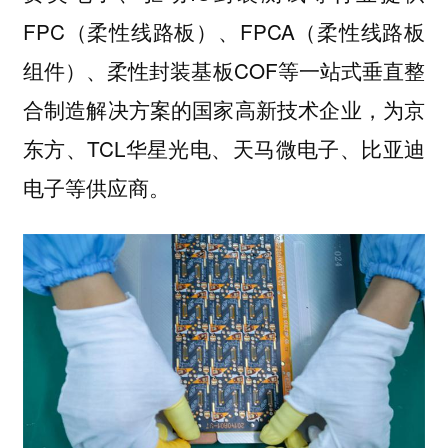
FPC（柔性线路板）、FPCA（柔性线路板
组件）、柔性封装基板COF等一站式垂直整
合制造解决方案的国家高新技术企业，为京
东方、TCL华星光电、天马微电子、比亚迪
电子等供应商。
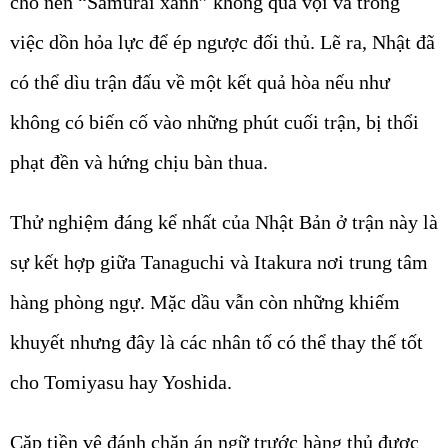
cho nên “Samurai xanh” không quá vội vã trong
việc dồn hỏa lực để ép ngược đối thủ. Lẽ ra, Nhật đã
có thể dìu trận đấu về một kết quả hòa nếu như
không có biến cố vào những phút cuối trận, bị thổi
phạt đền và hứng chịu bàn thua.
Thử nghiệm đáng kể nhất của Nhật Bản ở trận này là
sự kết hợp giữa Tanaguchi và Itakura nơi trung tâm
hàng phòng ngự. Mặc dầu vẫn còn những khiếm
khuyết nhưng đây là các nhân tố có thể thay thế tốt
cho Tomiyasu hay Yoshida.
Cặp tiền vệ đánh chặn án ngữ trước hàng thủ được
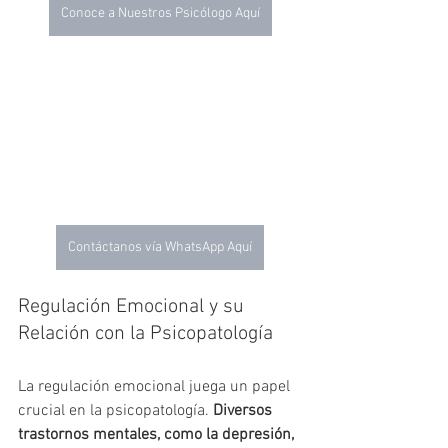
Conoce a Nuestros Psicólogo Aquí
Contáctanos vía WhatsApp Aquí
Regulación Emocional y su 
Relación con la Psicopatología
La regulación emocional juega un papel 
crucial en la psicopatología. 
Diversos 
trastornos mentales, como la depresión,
-----
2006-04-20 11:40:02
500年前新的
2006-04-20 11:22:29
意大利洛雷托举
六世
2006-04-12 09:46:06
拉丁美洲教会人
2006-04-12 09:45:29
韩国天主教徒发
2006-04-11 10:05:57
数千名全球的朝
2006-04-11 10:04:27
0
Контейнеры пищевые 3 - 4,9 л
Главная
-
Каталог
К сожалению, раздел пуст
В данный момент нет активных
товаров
-----
■ WHAT TO WORK ON
Search the lines above for the string "trận", then show every one that has it.

■ RESULT OF THE EXERCISE
có thể dìu trận đấu về một kết quả hòa nếu như
không có biến cố vào những phút cuối trận, bị thổi
Thử nghiệm đáng kể nhất của Nhật Bản ở trận này là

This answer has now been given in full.